A normal sleep-wake cycle has four stages. These stages are repeated several times during the night. The first stage of sleep is the shortest and lightest. It only lasts a small fraction of the cycle, about 5 percent. During the second stage, the body's temperature and heart rate drop. This stage is about 50 percent of the sleep cycle.
In stage three, you experience the deepest part of the sleep cycle. The body works to help itself during this stage by repairing tissue and strengthening the immune system. Stage four is of the sleep cycle is referred to as REM sleep. REM stands for rapid eye movement. This is the stage where our dreams are formed. You can spend up to two hours dreaming during the night.
People with neurological, psychological, or medical issues often have disrupted sleep cycles. Visually impaired or blind people and those that work jobs with shift disruptions also often have problems with a disrupted sleep cycle.
Is Dreaming Important?
According to Dr. Matthew Walker and other sleep experts, REM sleep is significant. They emphasize and affirm that dreaming during sleep is fundamental to performance and well-being. Dr. Walker suggests that REM sleep helps remove the sting of painful, traumatic, or emotional upsets that are experienced during the day. It is thought that dreaming helps with problem-solving skills and the creative process by fusing memories in novel and abstract ways.

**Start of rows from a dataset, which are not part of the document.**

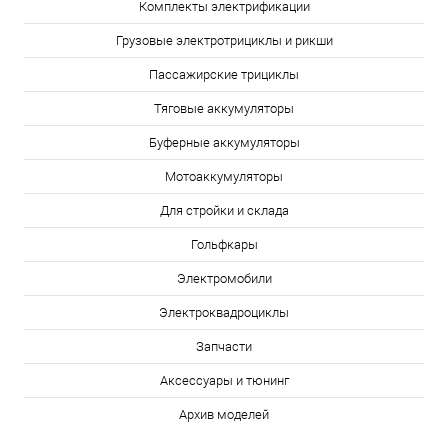
Комплекты электрификации
Грузовые электротрициклы и рикши
Пассажирские трициклы
Тяговые аккумуляторы
Буферные аккумуляторы
Мотоаккумуляторы
Для стройки и склада
Гольфкары
Электромобили
Электроквадроциклы
Запчасти
Аксессуары и тюнинг
Архив моделей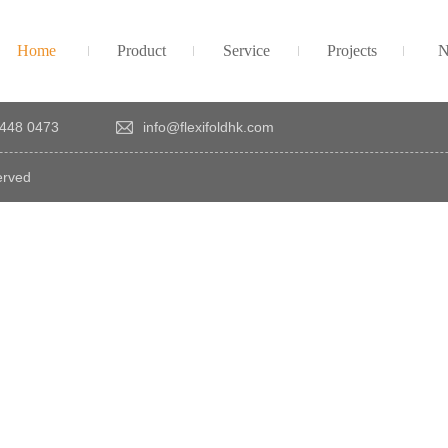
Home
Product
Service
Projects
N
448 0473
info@flexifoldhk.com
erved
×
感
謝
您
對
發
時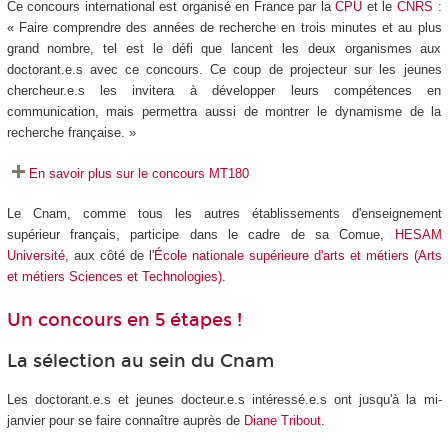
Ce concours international est organisé en France par la
CPU
et le
CNRS
:
« Faire comprendre des années de recherche en trois minutes et au plus
grand nombre, tel est le défi que lancent les deux organismes aux
doctorant.e.s avec ce concours. Ce coup de projecteur sur les jeunes
chercheur.e.s les invitera à développer leurs compétences en
communication, mais permettra aussi de montrer le dynamisme de la
recherche française. »
En savoir plus sur le concours MT180
Le Cnam, comme tous les autres établissements d'enseignement
supérieur français, participe dans le cadre de sa Comue,
HESAM
Université
, aux côté de l'
École nationale supérieure d'arts et métiers (Arts
et métiers Sciences et Technologies)
.
Un concours en 5 étapes !
La sélection au sein du Cnam
Les doctorant.e.s et jeunes docteur.e.s intéressé.e.s ont jusqu'à la mi-
janvier pour se faire connaître auprès de
Diane Tribout
.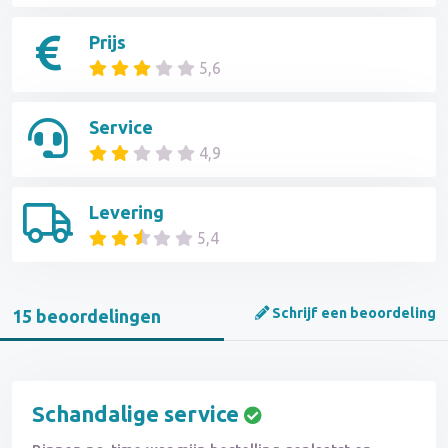
Prijs
5,6
Service
4,9
Levering
5,4
Schrijf een beoordeling
15 beoordelingen
Schandalige service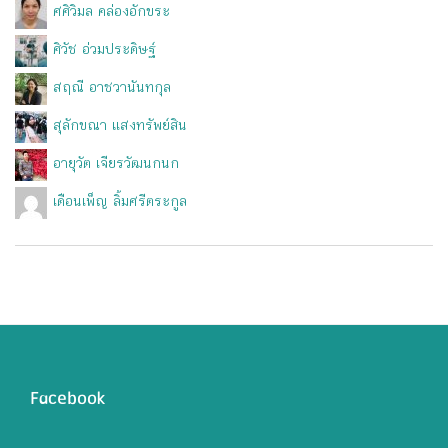
ศศิวิมล คล่องอักขระ
ศิวัช อ่วมประดิษฐ์
สฤณี อาชวานันทกุล
สุลักขณา แสงทรัพย์สิน
อายุวัต เจียรวัฒนกนก
เดือนเพ็ญ ลิ้มศรีตระกูล
Facebook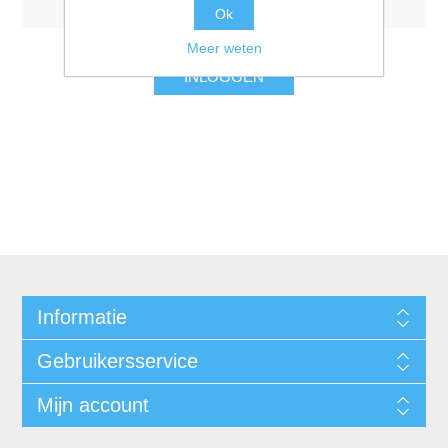
Ok
Meer weten
INLOGGEN
Informatie
Gebruikersservice
Mijn account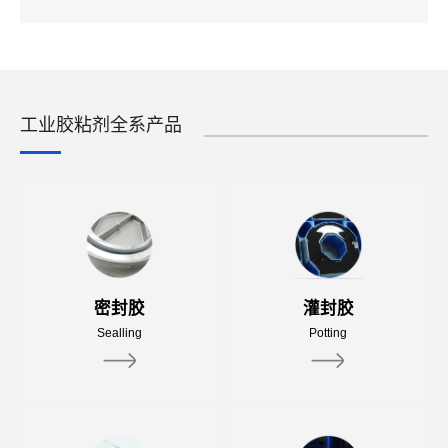
工业胶粘剂全系产品
密封胶
灌封胶
Sealling
Potting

Dreaming can also help formulate overarching rules from knowledge the brain accumulates during the day. Noradrenaline is an anxiety-triggering molecule. During REM sleep, this molecule is drastically reduced in the brain, another reason REM sleep is so important.
How Cannabis Affects Dreaming
Back in 1975, Irwin Feinberg M.D. conducted a sleep study which showed that THC significantly reduced REM activity, and reduced the duration of REM as well. One conclusion is that THC may inhibit the ability to dream.

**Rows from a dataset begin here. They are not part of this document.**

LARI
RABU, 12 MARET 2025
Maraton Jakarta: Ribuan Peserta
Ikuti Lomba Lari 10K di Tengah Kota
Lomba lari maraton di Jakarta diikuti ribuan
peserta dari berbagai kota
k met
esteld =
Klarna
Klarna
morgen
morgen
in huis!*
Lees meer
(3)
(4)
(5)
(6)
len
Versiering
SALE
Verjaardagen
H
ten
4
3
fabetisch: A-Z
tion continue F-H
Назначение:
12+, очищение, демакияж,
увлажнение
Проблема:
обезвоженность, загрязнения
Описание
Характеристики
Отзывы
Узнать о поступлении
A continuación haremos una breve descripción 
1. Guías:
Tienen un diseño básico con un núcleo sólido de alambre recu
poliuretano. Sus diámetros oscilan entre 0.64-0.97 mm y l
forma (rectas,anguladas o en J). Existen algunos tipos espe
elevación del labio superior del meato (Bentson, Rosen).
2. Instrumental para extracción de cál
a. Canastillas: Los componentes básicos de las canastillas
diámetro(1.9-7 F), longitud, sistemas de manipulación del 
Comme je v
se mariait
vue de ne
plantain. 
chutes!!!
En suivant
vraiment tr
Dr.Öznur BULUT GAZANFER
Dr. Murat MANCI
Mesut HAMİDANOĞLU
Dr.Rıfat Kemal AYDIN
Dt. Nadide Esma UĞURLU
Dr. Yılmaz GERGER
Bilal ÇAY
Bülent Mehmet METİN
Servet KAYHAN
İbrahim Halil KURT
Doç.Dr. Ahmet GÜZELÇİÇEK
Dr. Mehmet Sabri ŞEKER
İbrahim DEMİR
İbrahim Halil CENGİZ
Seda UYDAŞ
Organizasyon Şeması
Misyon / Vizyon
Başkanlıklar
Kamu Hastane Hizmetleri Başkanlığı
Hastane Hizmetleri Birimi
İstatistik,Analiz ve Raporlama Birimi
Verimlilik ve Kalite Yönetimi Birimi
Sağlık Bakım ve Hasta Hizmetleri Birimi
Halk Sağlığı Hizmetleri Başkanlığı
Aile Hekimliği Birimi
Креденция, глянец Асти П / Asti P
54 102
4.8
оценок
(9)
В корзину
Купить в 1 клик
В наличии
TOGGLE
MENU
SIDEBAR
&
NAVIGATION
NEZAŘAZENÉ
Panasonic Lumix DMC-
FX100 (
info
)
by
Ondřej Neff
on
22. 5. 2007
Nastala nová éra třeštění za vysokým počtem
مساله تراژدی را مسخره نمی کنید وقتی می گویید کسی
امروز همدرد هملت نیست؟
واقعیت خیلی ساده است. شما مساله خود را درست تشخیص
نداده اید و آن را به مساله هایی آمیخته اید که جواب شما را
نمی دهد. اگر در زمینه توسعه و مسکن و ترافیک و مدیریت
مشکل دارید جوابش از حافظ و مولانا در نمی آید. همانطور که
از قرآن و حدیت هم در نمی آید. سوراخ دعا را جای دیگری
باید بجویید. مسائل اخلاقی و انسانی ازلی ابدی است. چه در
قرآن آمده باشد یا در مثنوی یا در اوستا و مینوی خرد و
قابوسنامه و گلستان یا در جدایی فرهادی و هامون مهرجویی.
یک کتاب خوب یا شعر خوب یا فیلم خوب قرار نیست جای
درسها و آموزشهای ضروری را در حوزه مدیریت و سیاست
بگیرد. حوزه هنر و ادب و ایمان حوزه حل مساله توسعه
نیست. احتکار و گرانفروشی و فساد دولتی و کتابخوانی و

When a long-term cannabis user takes a break from consuming, their dreams may return. This is referred to as the rebound effect. The rebound effect can last up to several weeks while the brain's dream cycle returns to more normal activity.
According to Dr. Jordan Tishler, president of the Association of Cannabis Specialists, deprivation of REM can lead to cognitive dysfunction and mood alterations. Tishler says, “ Small doses of cannabis can lead to quality sleep without apparent REM suppression, or not much, whereas higher doses are more clearly problematic.”
Is Dreaming Less Worth Other Sleep Benefits?
Even though cannabis may have a disruptive effect on dreaming, many say that it helps them sleep better. According to Psychology Today, one of the main benefits of using cannabis for sleep is it can help people fall asleep faster. Cannabis can have a relaxing, sedative effect. Cannabis also seems to make the deep sleep stage last longer.
Another pro of using cannabis for sleep is that it doesn't have the side-effects that prescription or over-the-counter sedatives can cause. Using pharmaceutical sedatives for sleeping can cause slurred speech, insensitivity to pain, blurred vision, staggering, and impaired perception of time and space. You may also feel groggy in the morning when you wake up.
Although dreaming can be pleasant for some, it can mean nightmares for others. It's common for people to experience nightmares from time to time, but for others, it can make going to sleep a dreaded experience. For someone living with post-traumatic stress disorder (PTSD), nightmares can be horrifying and frequent. The effects of cannabis on reduced dreaming could be beneficial for PTSD victims.